--- Material for the task ---

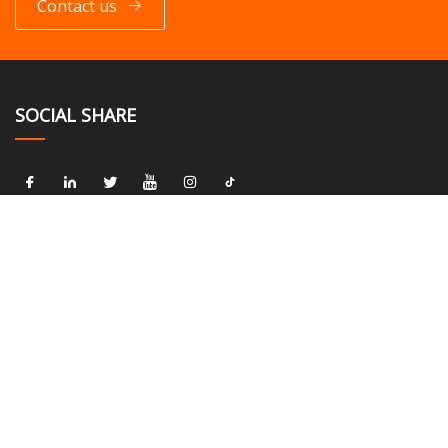
Contact us
SOCIAL SHARE
LINKS
Home
About us
Products
News
Blog
Contact us
Sitemap
Privacy Policy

---

**Required work:**
Before copying, set the pictures aside; then reproduce each entry above exactly.

**Written answer:**
Contact us
SOCIAL SHARE
LINKS
Home
About us
Products
News
Blog
Contact us
Sitemap
Privacy Policy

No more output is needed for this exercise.